We needed a solution built for the future—one that could scale with demand, reduce the load on MariaDB, and adapt to real-world subscriber request patterns. The result was a new rate limiting system powered by Redis and a proven virtual scheduling algorithm from the mid-90s. Efficient and scalable, and capable of handling over a billion active certificates.
Rate Limiting a Free Service is Hard
In 2015, Let’s Encrypt was in early preview, and we faced a unique challenge. We were poised to become incredibly popular, offering certificates freely and without requiring contact information or email verification. Ensuring fair usage and preventing abuse without traditional safeguards demanded an atypical approach to rate limiting.
We decided to limit the number of certificates issued—per week—for each registered domain. Registered domains are a limited resource with real costs, making them a natural and effective basis for rate limiting—one that mirrors the structure of the Web itself. Specifically, this approach targets the effective Top-Level Domain (eTLD), as defined by the Public Suffix List (PSL), plus one additional label to the left. For example, in new.blog.example.co.uk
, the eTLD is .co.uk
, making example.co.uk
the eTLD+1.
Counting Events Was Easy
For each successfully issued certificate, we logged an entry in a table that recorded the registered domain, the issuance date, and other relevant details. To enforce rate limits, the system scanned this table, counted the rows matching a given registered domain within a specific time window, and compared the total to a configured threshold. This simple design formed the basis for all future rate limits.

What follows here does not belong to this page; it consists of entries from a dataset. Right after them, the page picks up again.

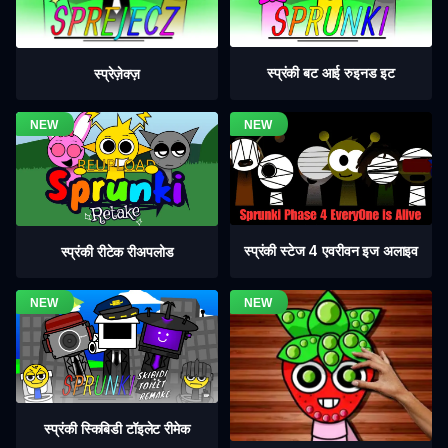
स्प्रंकी बट आई रुइनड इट
स्प्रेज़ेक्ज़
स्प्रंकी स्टेज 4 एवरीवन इज अलाइव
स्प्रंकी रीटेक रीअपलोड
स्प्रंकी स्किबिडी टॉइलेट रीमेक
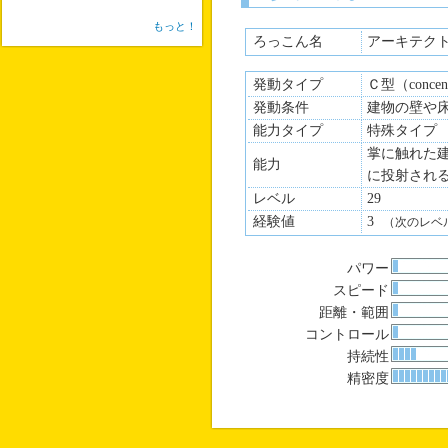
もっと！
ろっこん名
アーキテク
発動タイプ
Ｃ型（concen
発動条件
建物の壁や
能力タイプ
特殊タイプ
掌に触れた
能力
に投射され
レベル
29
経験値
3
（次のレベ
パワー
スピード
距離・範囲
コントロール
持続性
精密度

Counting a Lot of Events Got Expensive
By 2019, we had added six new rate limits to protect our infrastructure as demand for certificates surged. Enforcing these limits required frequent scans of database tables to count recent matching events. These operations, especially on our heavily-used authorizations table, caused significant overhead, with reads outpacing all other tables—often by an order of magnitude.

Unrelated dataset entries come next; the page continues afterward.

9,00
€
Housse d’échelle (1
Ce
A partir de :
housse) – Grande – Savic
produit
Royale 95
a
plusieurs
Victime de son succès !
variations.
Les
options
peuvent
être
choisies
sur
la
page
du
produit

Rate limit calculations were performed early in request processing and often. Counting rows in MariaDB, particularly for accounts with rate limit overrides, was inherently expensive and quickly became a scaling bottleneck.
Adding new limits required careful trade-offs. Decisions about whether to reuse existing schema, optimize indexes, or design purpose-built tables helped balance performance, complexity, and long-term maintainability.
Buying Runway — Offloading Reads
In late 2021, we updated our control plane and Boulder—our in-house CA software—to route most API reads, including rate limit checks, to database replicas. This reduced the load on the primary database and improved its overall health. At the same time, however, latency of rate limit checks during peak hours continued to rise, highlighting the limitations of scaling reads alone.
Sliding Windows Got Frustrating
Subscribers were frequently hitting rate limits unexpectedly, leaving them unable to request certificates for days. This issue stemmed from our use of relatively large rate limiting windows—most spanning a week. Subscribers could deplete their entire limit in just a few moments by repeating the same request, and find themselves locked out for the remainder of the week. This approach was inflexible and disruptive, causing unnecessary frustration and delays.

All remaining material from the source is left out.